Bottomline posts another loss, but subscription revenue keeps rising
Company is ‘really well-positioned’ as more firms move to remote working, says CEO
The coronavirus crisis might have hurt Bottomline Technologies last quarter ending March 31, and perhaps the current quarter as well.
But the crisis could help in the long run, the company says, and in the meantime, the Portsmouth-based financial technology gave away a technology platform to help banks process Paycheck Protection Program loans. Some 1,800 businesses utilized it to obtain forgivable loans of $120 million.
The company reported revenue of $111.7 million for the third quarter of the fiscal year, which ended March 31, resulting in a net loss of $7.5 million, or 18 cents a share, although $6 million of that loss had to do with negative provision of income taxes.
The company maintains that it would have $11.5 million in core income if didn’t have to count various intangibles, such as $9.3 million in stock-based compensation for its top executives.

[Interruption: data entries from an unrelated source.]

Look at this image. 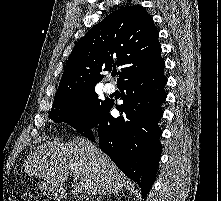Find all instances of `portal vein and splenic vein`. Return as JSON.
<instances>
[{
    "instance_id": "1",
    "label": "portal vein and splenic vein",
    "mask_w": 221,
    "mask_h": 201,
    "mask_svg": "<svg viewBox=\"0 0 221 201\" xmlns=\"http://www.w3.org/2000/svg\"><path fill=\"white\" fill-rule=\"evenodd\" d=\"M76 180V179H75ZM73 189L77 194H81L84 190L82 182H78L76 180L75 184L73 185Z\"/></svg>"
}]
</instances>
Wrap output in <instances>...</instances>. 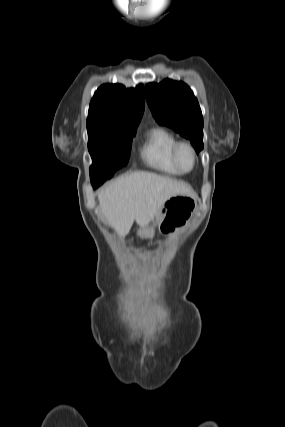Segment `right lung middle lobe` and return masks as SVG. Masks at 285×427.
<instances>
[{
	"instance_id": "1",
	"label": "right lung middle lobe",
	"mask_w": 285,
	"mask_h": 427,
	"mask_svg": "<svg viewBox=\"0 0 285 427\" xmlns=\"http://www.w3.org/2000/svg\"><path fill=\"white\" fill-rule=\"evenodd\" d=\"M136 127L87 126L88 149L93 160L90 167L91 183H103L116 170L127 165Z\"/></svg>"
}]
</instances>
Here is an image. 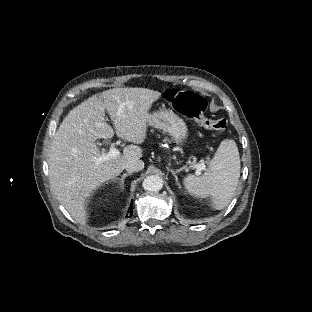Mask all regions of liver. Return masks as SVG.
I'll return each instance as SVG.
<instances>
[{
  "label": "liver",
  "instance_id": "6515ba94",
  "mask_svg": "<svg viewBox=\"0 0 312 312\" xmlns=\"http://www.w3.org/2000/svg\"><path fill=\"white\" fill-rule=\"evenodd\" d=\"M160 96L146 88H113L88 98L63 119L48 153L49 179L57 200L81 225L86 224L85 203L92 193L119 176L127 162L142 157L139 146L128 145L123 155L95 166L93 157L101 154L95 140L114 136L105 109L118 137L141 144L146 138L148 111Z\"/></svg>",
  "mask_w": 312,
  "mask_h": 312
}]
</instances>
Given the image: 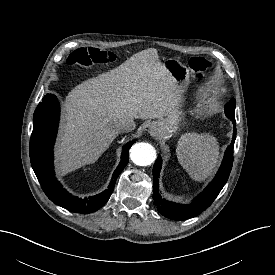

But what the company would really like to stress was that subscription revenue went up 16% compared to the same quarter last year to $87.5 million, encompassing 78% of revenue, seven percentage points higher than last year.
Still, thanks to the virus, those subscription sales were down about 4% of goal. The company saw normal trends until March and April, when “we’ve seen declines in the payment volume versus what we would have expected across virtually all industries, with the exception of health care,” said CFO Rick Booth in an earnings call Thursday transcribed by Motley Fool.
On the other hand, other customers called on Bottomline to help them with the transition to remote workplaces by changing to a more digital platform.
“We’re really well-positioned for that,” said CEO Rob Eberle. “We’re really riding what we think will be a strong wave on the other side.”